▶ _TASK REQUIREMENTS_: Going down the data below, set down exactly the line with "Was uns ebenfalls" and each line after it through the line with "unverfälschte Qualität und"; no other lines.

▶ _DATA PROVIDED_:
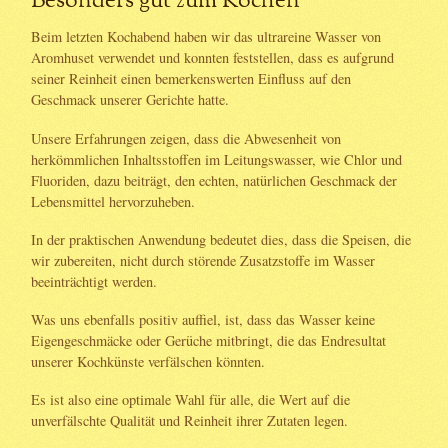
Besonders gut zum Kochen
Beim letzten Kochabend haben wir das ultrareine Wasser von
Aromhuset verwendet und konnten feststellen, dass es aufgrund
seiner Reinheit einen bemerkenswerten Einfluss auf den
Geschmack unserer Gerichte hatte.
Unsere Erfahrungen zeigen, dass die Abwesenheit von
herkömmlichen Inhaltsstoffen im Leitungswasser, wie Chlor und
Fluoriden, dazu beiträgt, den echten, natürlichen Geschmack der
Lebensmittel hervorzuheben.
In der praktischen Anwendung bedeutet dies, dass die Speisen, die
wir zubereiten, nicht durch störende Zusatzstoffe im Wasser
beeinträchtigt werden.
Was uns ebenfalls positiv auffiel, ist, dass das Wasser keine
Eigengeschmäcke oder Gerüche mitbringt, die das Endresultat
unserer Kochkünste verfälschen könnten.
Es ist also eine optimale Wahl für alle, die Wert auf die
unverfälschte Qualität und Reinheit ihrer Zutaten legen.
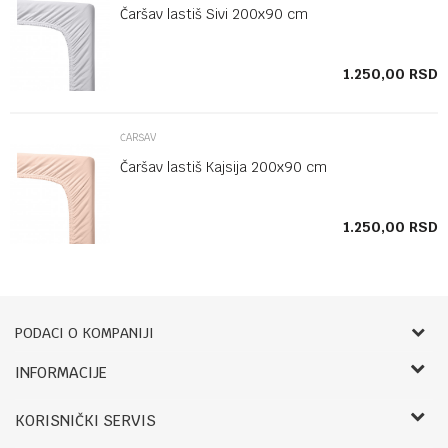
Čaršav lastiš Sivi 200x90 cm
SD
1.250,00
RSD
ČARŠAV
Čaršav lastiš Kajsija 200x90 cm
SD
1.250,00
RSD
PODACI O KOMPANIJI
Bebbco
INFORMACIJE
O nama
RADNO VREME:
KORISNIČKI SERVIS
Zaposlenje
LETNJE:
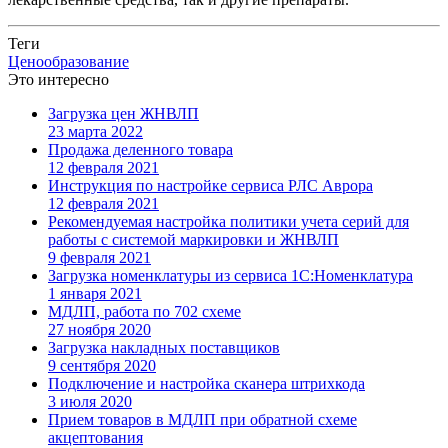
Теги
Ценообразование
Это интересно
Загрузка цен ЖНВЛП
23 марта 2022
Продажа деленного товара
12 февраля 2021
Инструкция по настройке сервиса РЛС Аврора
12 февраля 2021
Рекомендуемая настройка политики учета серий для
работы с системой маркировки и ЖНВЛП
9 февраля 2021
Загрузка номенклатуры из сервиса 1С:Номенклатура
1 января 2021
МДЛП, работа по 702 схеме
27 ноября 2020
Загрузка накладных поставщиков
9 сентября 2020
Подключение и настройка сканера штрихкода
3 июля 2020
Прием товаров в МДЛП при обратной схеме
акцептования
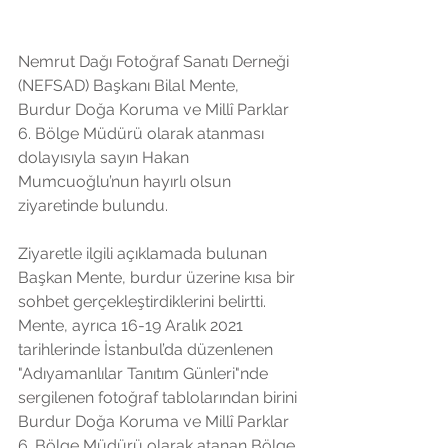
Nemrut Dağı Fotoğraf Sanatı Derneği 
(NEFSAD) Başkanı Bilal Mente,  
Burdur Doğa Koruma ve Millî Parklar 
6. Bölge Müdürü olarak atanması 
dolayısıyla sayın Hakan 
Mumcuoğlu’nun hayırlı olsun 
ziyaretinde bulundu.
Ziyaretle ilgili açıklamada bulunan 
Başkan Mente, burdur üzerine kısa bir 
sohbet gerçekleştirdiklerini belirtti. 
Mente, ayrıca 16-19 Aralık 2021 
tarihlerinde İstanbul’da düzenlenen 
"Adıyamanlılar Tanıtım Günleri"nde 
sergilenen fotoğraf tablolarından birini 
Burdur Doğa Koruma ve Millî Parklar 
6. Bölge Müdürü olarak atanan Bölge 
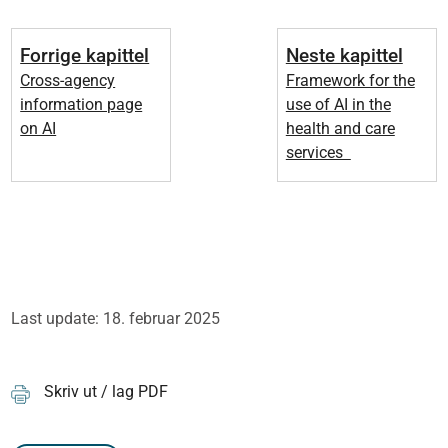
Forrige kapittel
Neste kapittel
Cross-agency
Framework for the
information page
use of AI in the
on AI
health and care
services
Last update: 18. februar 2025
Skriv ut / lag PDF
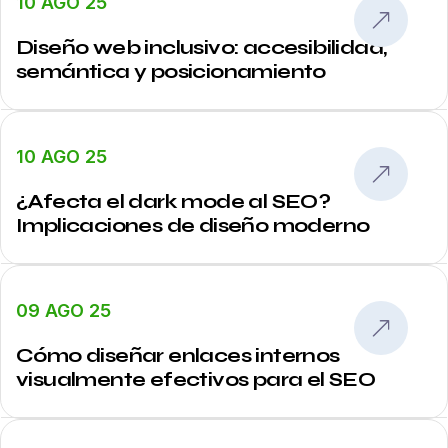
10 AGO 25
Diseño web inclusivo: accesibilidad,
semántica y posicionamiento
10 AGO 25
¿Afecta el dark mode al SEO?
Implicaciones de diseño moderno
09 AGO 25
Cómo diseñar enlaces internos
visualmente efectivos para el SEO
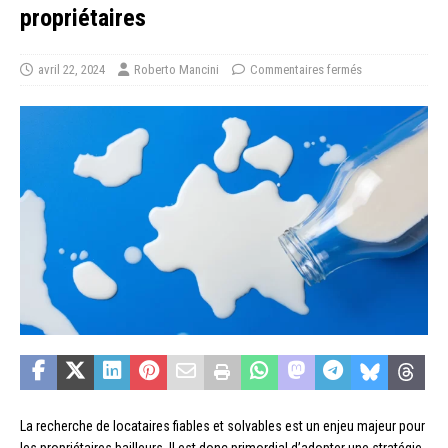
propriétaires
avril 22, 2024
Roberto Mancini
Commentaires fermés
La recherche de locataires fiables et solvables est un enjeu majeur pour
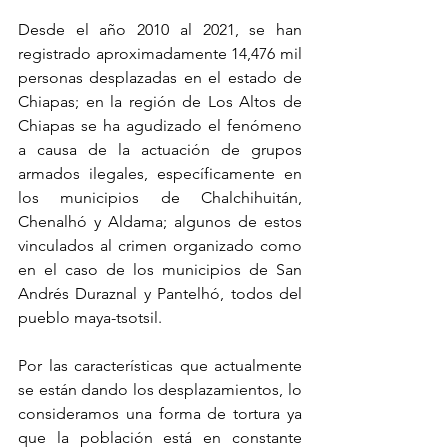
Desde el año 2010 al 2021, se han 
registrado aproximadamente 14,476 mil 
personas desplazadas en el estado de 
Chiapas; en la región de Los Altos de 
Chiapas se ha agudizado el fenómeno 
a causa de la actuación de grupos 
armados ilegales, específicamente en 
los municipios de Chalchihuitán, 
Chenalhó y Aldama; algunos de estos 
vinculados al crimen organizado como 
en el caso de los municipios de San 
Andrés Duraznal y Pantelhó, todos del 
pueblo maya-tsotsil.
Por las características que actualmente 
se están dando los desplazamientos, lo 
consideramos una forma de tortura ya 
que la población está en constante 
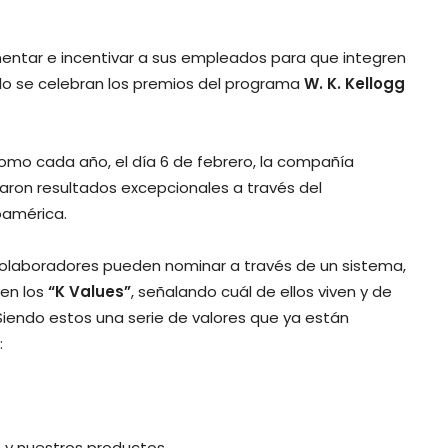
ntar e incentivar a sus empleados para que integren
ello se celebran los premios del programa
W. K. Kellogg
como cada año, el día 6 de febrero, la compañía
aron resultados excepcionales a través del
oamérica.
colaboradores pueden nominar a través de un sistema,
ven los
“K Values”
, señalando cuál de ellos viven y de
Siendo estos una serie de valores que ya están
:
 y nuestros productos.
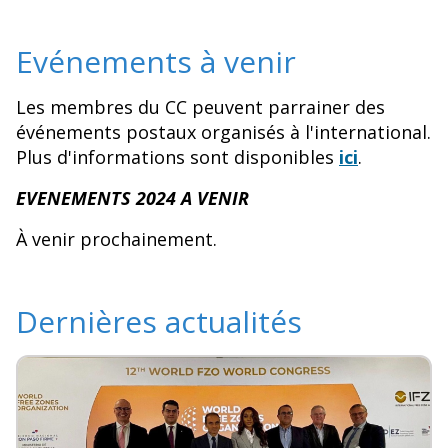
Evénements à venir
Les membres du CC peuvent parrainer des
événements postaux organisés à l'international.
Plus d'informations sont disponibles
ici
.
EVENEMENTS 2024 A VENIR
À venir prochainement.
Dernières actualités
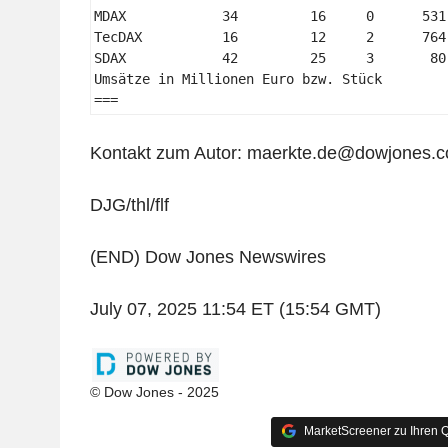
MDAX            34         16     0      531
TecDAX          16         12     2      764
SDAX            42         25     3       80
Umsätze in Millionen Euro bzw. Stück 

=== 
Kontakt zum Autor: maerkte.de@dowjones.
DJG/thl/flf
(END) Dow Jones Newswires
July 07, 2025 11:54 ET (15:54 GMT)
© Dow Jones - 2025
MarketScreener zu Ihren Q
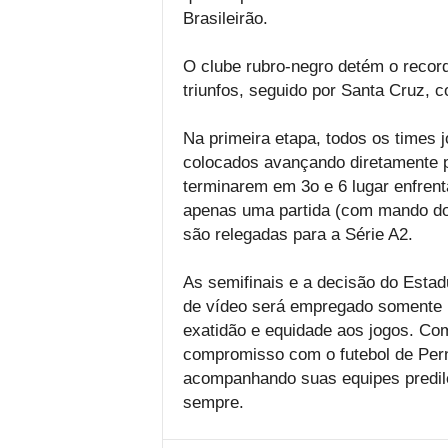
Brasileirão.
O clube rubro-negro detém o recorde
triunfos, seguido por Santa Cruz, 
Na primeira etapa, todos os times 
colocados avançando diretamente pa
terminarem em 3o e 6 lugar enfrent
apenas uma partida (com mando do 
são relegadas para a Série A2.
As semifinais e a decisão do Estadu
de vídeo será empregado somente n
exatidão e equidade aos jogos. Com
compromisso com o futebol de Per
acompanhando suas equipes predi
sempre.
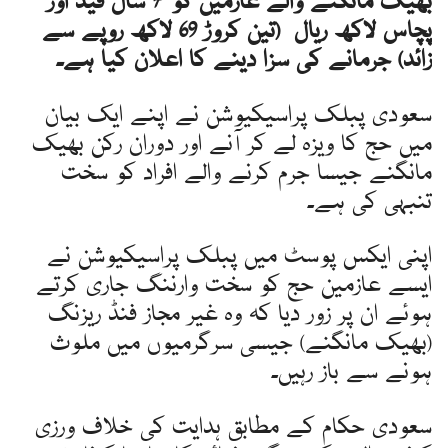
بھیک مانگنے والے عازمین کو 7 سال قید اور
پچاس لاکھ ریال (تین کروڑ 69 لاکھ روپے سے
زائد) جرمانے کی سزا دینے کا اعلان کیا ہے۔
سعودی پبلک پراسیکیوشن نے اپنے ایک بیان
میں حج کا ویزہ لے کر آنے اور دوران رکن بھیک
مانگنے جیسا جرم کرنے والے افراد کو سخت
تنبہی کی ہے۔
اپنی ایکس پوسٹ میں پبلک پراسیکیوشن نے
ایسے عازمین حج کو سخت وارننگ جاری کرتے
ہوئے ان پر زور دیا کہ وہ غیر مجاز فنڈ ریزنگ
(بھیک مانگنے) جیسی سرگرمیوں میں ملوث
ہونے سے باز رہیں۔
سعودی حکام کے مطابق ہدایت کی خلاف ورزی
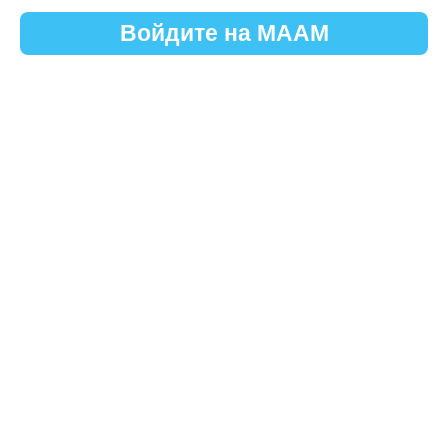
Войдите на МААМ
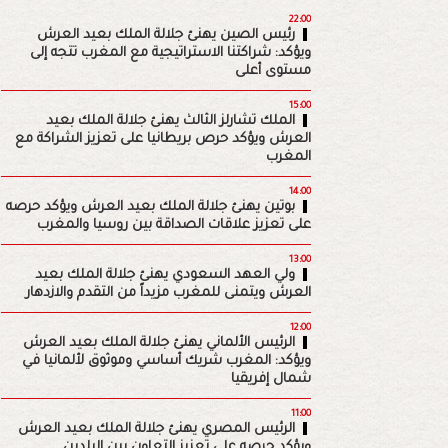
22:00
رئيس الصين يهنئ جلالة الملك بعيد العرش
ويؤكد: شراكتنا الاستراتيجية مع المغرب تتجه إلى
مستوى أعلى
15:00
الملك تشارلز الثالث يهنئ جلالة الملك بعيد
العرش ويؤكد حرص بريطانيا على تعزيز الشراكة مع
المغرب
14:00
بوتين يهنئ جلالة الملك بعيد العرش ويؤكد حرصه
على تعزيز علاقات الصداقة بين روسيا والمغرب
13:00
ولي العهد السعودي يهنئ جلالة الملك بعيد
العرش ويتمنى للمغرب مزيداً من التقدم والازدهار
12:00
الرئيس الألماني يهنئ جلالة الملك بعيد العرش
ويؤكد: المغرب شريك أساسي وموثوق لألمانيا في
شمال إفريقيا
11:00
الرئيس المصري يهنئ جلالة الملك بعيد العرش
ويؤكد حرصه على تعزيز التعاون بين البلدين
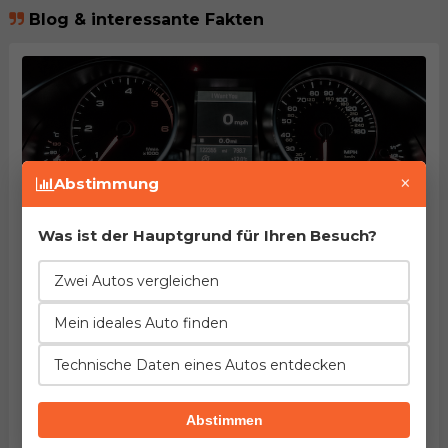
Blog & interessante Fakten
×
Abstimmung
Was ist der Hauptgrund für Ihren Besuch?
Die Autos mit den meisten Kilometerstand-Manipulationen aufgedeckt
Autor:
CarVertical
Datum:
24.01.2022
Zwei Autos vergleichen
Das Zurückdrehen von Kilometerständen gehört zu den
häufigsten Betrugsfällen auf dem
Mein ideales Auto finden
Gebrauchtwagenmarkt. Er treibt den Preis eines
Gebrauchtwagens künstlich in die Höhe und ruiniert die
Technische Daten eines Autos entdecken
Fairness beim Autokauf. Wie eine aktuelle carVertical
Studie ergab, sind die Käufer deutscher
Premiumfahrzeuge...
Abstimmen
Lass uns die Größe messen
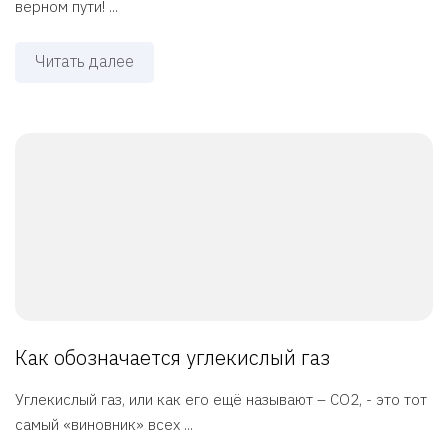
верном пути! ...
Читать далее
Как обозначается углекислый газ
Углекислый газ, или как его ещё называют – CO2, - это тот
самый «виновник» всех ...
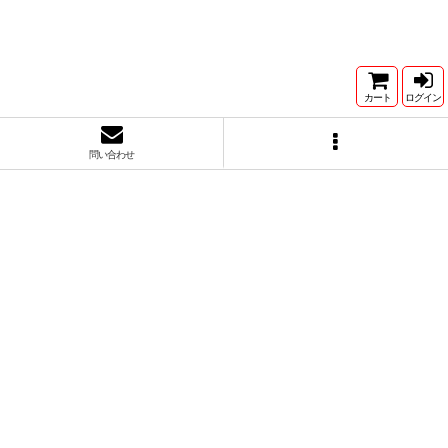
カート
ログイン
問い合わせ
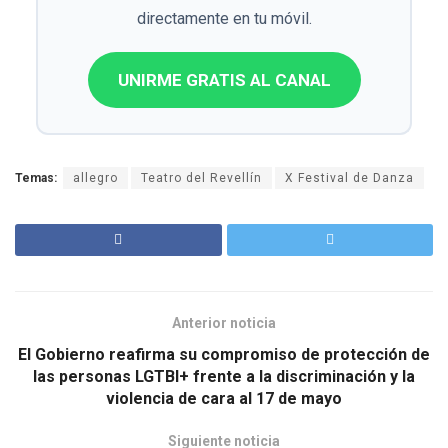
directamente en tu móvil.
UNIRME GRATIS AL CANAL
Temas:
allegro
Teatro del Revellín
X Festival de Danza
Anterior noticia
El Gobierno reafirma su compromiso de protección de
las personas LGTBI+ frente a la discriminación y la
violencia de cara al 17 de mayo
Siguiente noticia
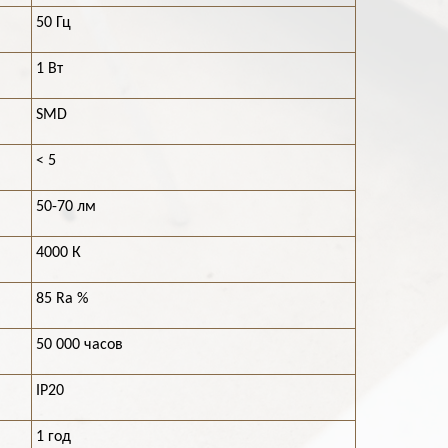
50 Гц
1 Вт
SMD
< 5
50-70 лм
4000 К
85 Ra %
50 000 часов
IP20
1 год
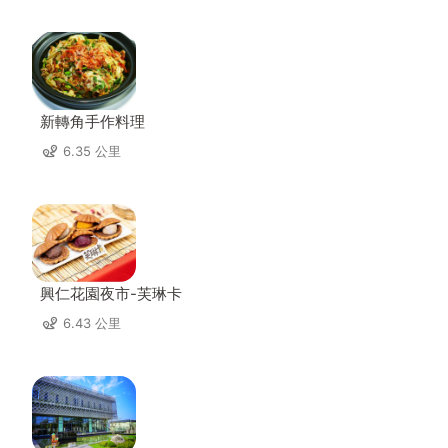
新轉角手作料理
6.35 公里
興仁花園夜市-芙琳卡
6.43 公里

▶ _ANSWER AREA_:
Was uns ebenfalls positiv auffiel, ist, dass das Wasser keine
Eigengeschmäcke oder Gerüche mitbringt, die das Endresultat
unserer Kochkünste verfälschen könnten.
Es ist also eine optimale Wahl für alle, die Wert auf die
unverfälschte Qualität und Reinheit ihrer Zutaten legen.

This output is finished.